Record excerpts:
----------------------------------------

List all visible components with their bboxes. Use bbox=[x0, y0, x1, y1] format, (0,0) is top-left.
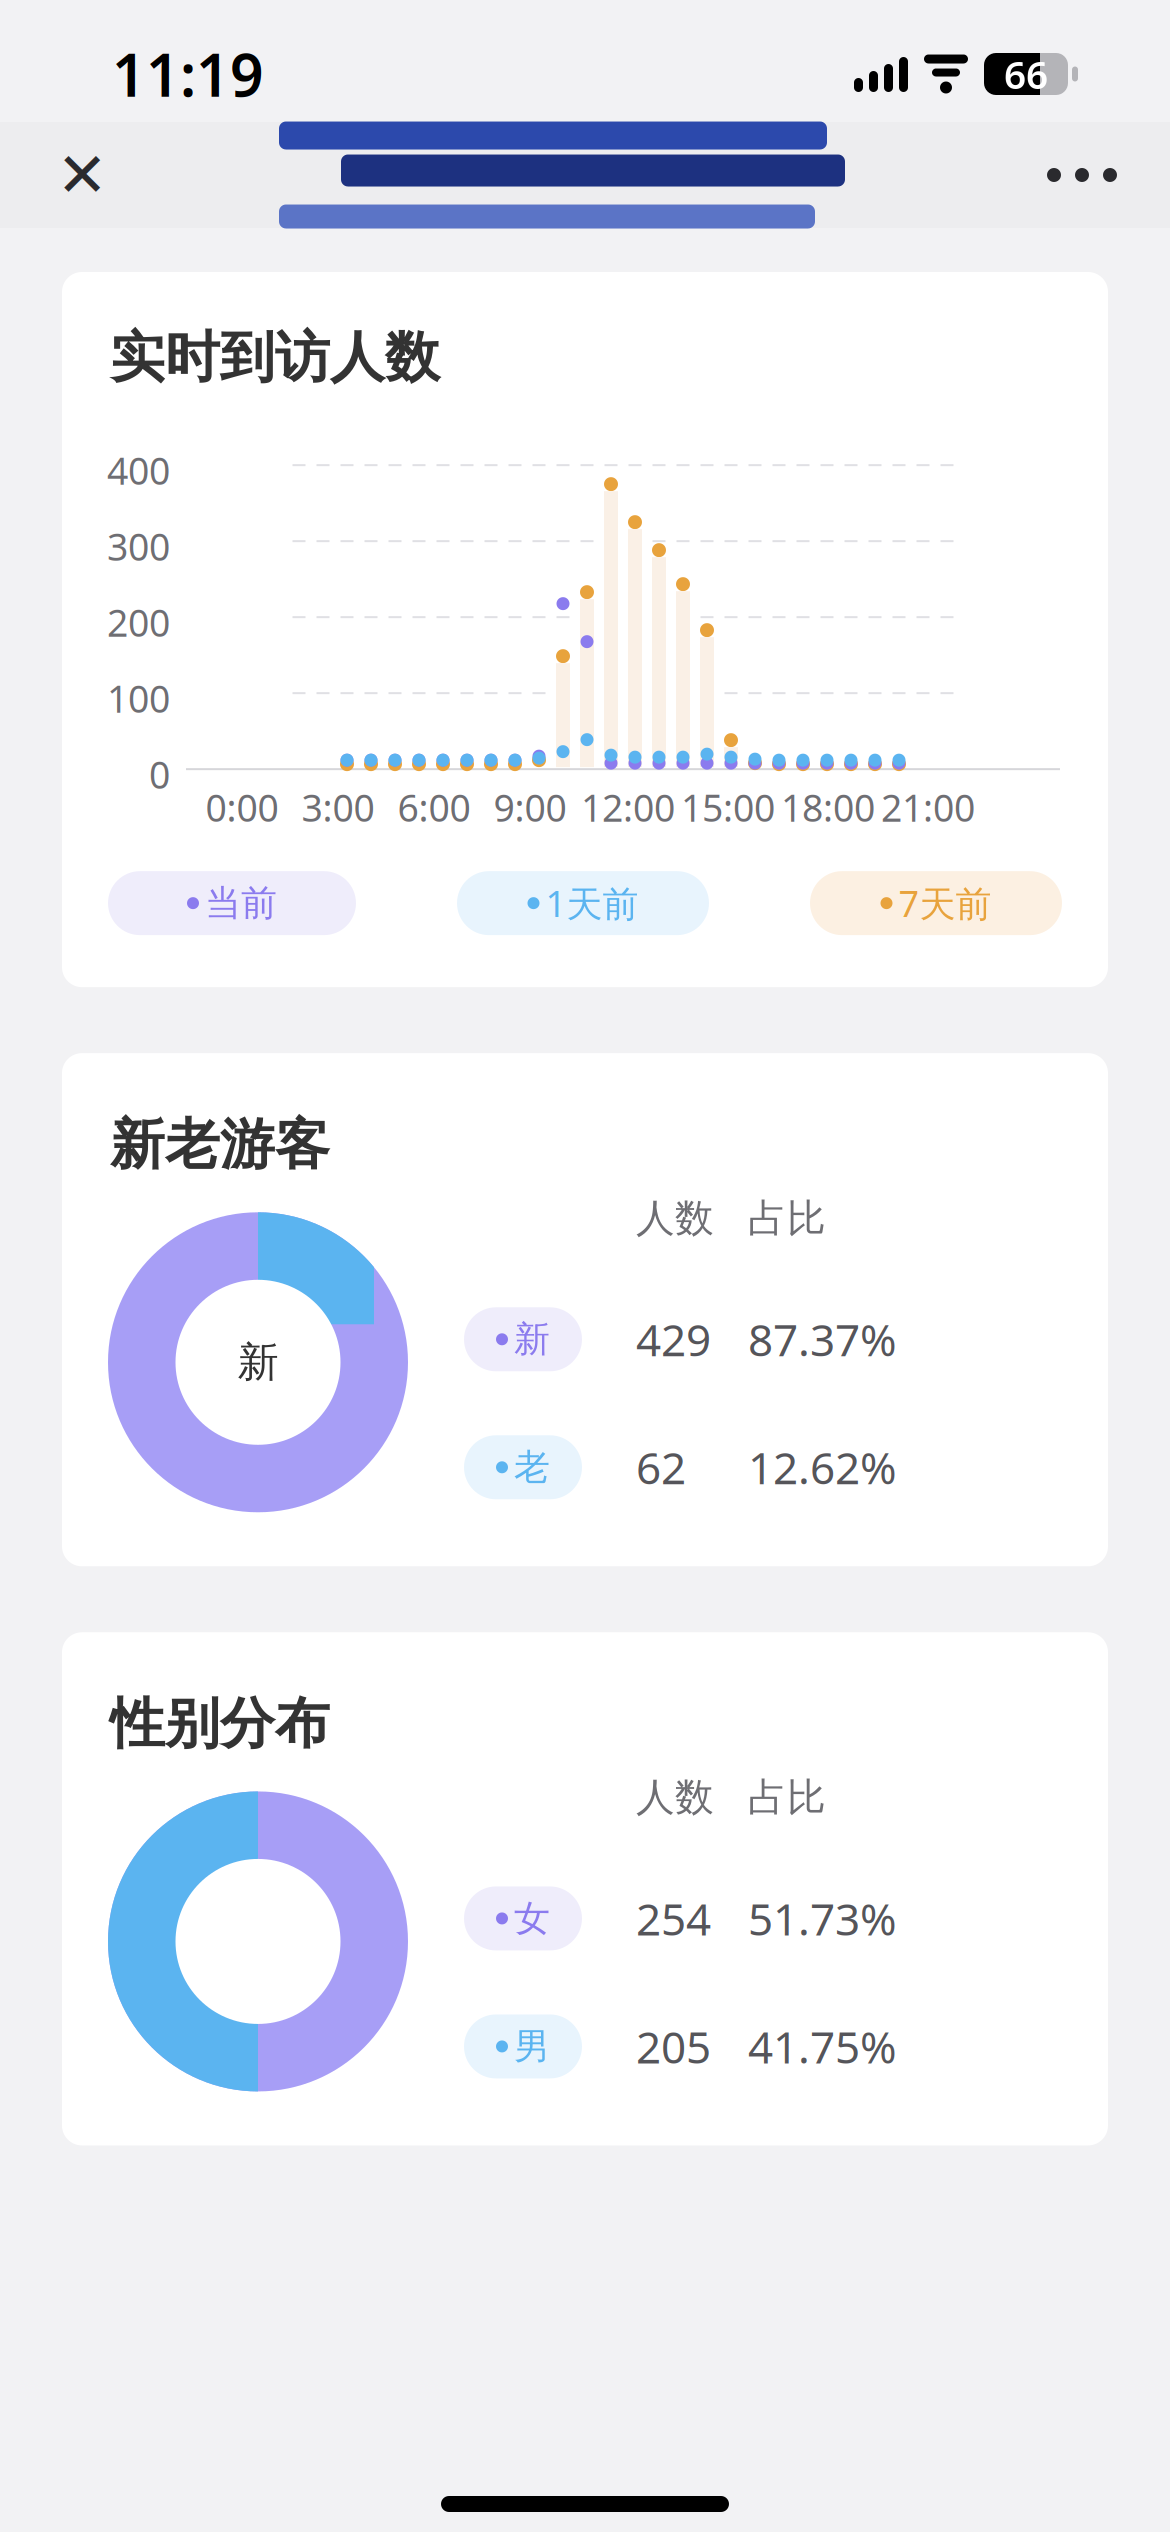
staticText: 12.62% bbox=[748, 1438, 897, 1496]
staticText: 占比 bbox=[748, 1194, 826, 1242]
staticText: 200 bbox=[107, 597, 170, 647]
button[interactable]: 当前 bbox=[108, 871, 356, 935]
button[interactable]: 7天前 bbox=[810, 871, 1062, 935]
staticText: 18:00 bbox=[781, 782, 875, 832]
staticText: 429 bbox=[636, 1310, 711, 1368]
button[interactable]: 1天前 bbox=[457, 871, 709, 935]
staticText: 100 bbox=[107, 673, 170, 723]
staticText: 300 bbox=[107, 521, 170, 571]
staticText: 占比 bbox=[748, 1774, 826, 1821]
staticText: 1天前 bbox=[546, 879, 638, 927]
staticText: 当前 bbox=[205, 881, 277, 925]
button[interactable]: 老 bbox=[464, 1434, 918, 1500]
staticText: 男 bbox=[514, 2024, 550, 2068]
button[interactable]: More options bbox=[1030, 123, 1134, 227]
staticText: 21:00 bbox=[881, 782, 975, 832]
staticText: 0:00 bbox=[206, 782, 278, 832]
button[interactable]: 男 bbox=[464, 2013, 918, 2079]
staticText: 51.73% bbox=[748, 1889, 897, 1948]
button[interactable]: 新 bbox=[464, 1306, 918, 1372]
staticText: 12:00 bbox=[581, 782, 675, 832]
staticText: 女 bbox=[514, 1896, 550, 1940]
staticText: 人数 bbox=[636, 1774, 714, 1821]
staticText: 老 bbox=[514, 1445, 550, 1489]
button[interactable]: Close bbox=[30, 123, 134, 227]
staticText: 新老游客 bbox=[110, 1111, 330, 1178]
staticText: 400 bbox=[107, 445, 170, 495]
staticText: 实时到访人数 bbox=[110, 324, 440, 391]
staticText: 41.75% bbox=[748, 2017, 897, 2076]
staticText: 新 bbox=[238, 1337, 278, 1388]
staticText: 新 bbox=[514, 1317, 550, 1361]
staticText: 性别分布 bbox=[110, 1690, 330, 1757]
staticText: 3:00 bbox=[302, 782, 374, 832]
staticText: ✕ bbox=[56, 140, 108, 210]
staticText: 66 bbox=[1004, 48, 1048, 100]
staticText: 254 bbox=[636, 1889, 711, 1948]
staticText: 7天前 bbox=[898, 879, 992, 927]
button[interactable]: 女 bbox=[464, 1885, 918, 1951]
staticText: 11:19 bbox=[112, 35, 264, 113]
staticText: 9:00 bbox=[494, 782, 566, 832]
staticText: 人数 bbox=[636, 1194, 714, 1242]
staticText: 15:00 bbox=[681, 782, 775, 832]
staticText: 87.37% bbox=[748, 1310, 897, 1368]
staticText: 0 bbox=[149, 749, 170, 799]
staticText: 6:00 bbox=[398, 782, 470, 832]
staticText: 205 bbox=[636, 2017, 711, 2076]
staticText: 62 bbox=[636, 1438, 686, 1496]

----------------------------------------

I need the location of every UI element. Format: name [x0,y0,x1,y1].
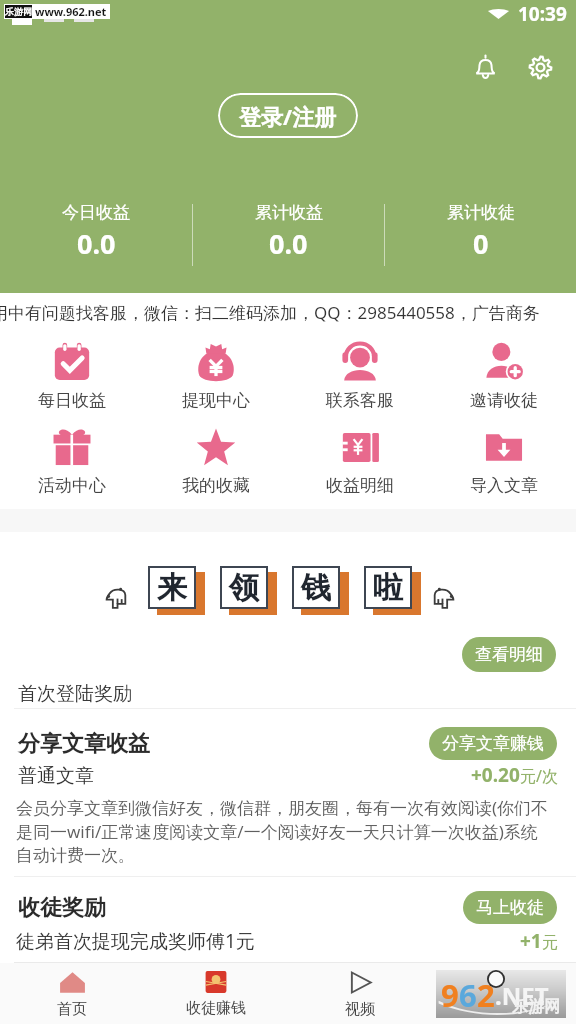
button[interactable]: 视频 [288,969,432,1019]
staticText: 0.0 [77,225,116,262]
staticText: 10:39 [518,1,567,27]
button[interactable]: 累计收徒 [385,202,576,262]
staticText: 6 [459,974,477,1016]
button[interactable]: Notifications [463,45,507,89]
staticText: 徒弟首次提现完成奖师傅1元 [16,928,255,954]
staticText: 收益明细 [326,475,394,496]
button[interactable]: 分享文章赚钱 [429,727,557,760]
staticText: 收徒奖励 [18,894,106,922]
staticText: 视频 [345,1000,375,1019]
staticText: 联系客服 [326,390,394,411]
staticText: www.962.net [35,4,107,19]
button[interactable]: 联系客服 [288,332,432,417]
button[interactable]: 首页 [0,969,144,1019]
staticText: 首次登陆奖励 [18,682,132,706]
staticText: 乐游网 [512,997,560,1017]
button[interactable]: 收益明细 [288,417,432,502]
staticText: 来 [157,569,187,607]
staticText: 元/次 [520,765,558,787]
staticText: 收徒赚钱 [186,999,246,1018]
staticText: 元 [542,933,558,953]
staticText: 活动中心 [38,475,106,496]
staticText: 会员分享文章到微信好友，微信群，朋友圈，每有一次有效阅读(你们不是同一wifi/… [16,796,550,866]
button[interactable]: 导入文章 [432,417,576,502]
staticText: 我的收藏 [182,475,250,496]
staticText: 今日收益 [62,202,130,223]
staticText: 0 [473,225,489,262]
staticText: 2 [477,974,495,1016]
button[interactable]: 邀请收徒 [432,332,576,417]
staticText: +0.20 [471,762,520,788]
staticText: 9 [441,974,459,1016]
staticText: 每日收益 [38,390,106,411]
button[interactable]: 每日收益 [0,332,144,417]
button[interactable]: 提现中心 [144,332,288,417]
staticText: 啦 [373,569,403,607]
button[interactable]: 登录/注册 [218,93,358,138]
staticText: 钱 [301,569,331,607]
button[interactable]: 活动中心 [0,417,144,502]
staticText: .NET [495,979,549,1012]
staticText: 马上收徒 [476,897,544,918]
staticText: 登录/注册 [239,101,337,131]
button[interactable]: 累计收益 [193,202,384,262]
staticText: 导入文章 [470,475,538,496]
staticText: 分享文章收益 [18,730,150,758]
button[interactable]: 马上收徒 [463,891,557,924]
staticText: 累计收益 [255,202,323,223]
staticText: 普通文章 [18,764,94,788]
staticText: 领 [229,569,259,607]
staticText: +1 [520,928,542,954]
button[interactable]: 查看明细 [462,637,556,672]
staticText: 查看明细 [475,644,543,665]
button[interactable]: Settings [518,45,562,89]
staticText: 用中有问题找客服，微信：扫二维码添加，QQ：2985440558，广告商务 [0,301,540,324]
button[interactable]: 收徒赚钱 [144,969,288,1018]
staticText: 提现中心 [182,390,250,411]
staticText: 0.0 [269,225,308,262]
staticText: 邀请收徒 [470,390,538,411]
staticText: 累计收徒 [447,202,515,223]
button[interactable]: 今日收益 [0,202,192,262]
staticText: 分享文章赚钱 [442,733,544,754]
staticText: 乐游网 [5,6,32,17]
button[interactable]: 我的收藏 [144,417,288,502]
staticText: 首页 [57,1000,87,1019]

----------------------------------------

Problem to solve:
Lines that hold "每日收益" are the ones to copy, so pick each out from the data.

Result below:
staticText: 每日收益 [38,390,106,411]
button[interactable]: 每日收益 [0,332,144,417]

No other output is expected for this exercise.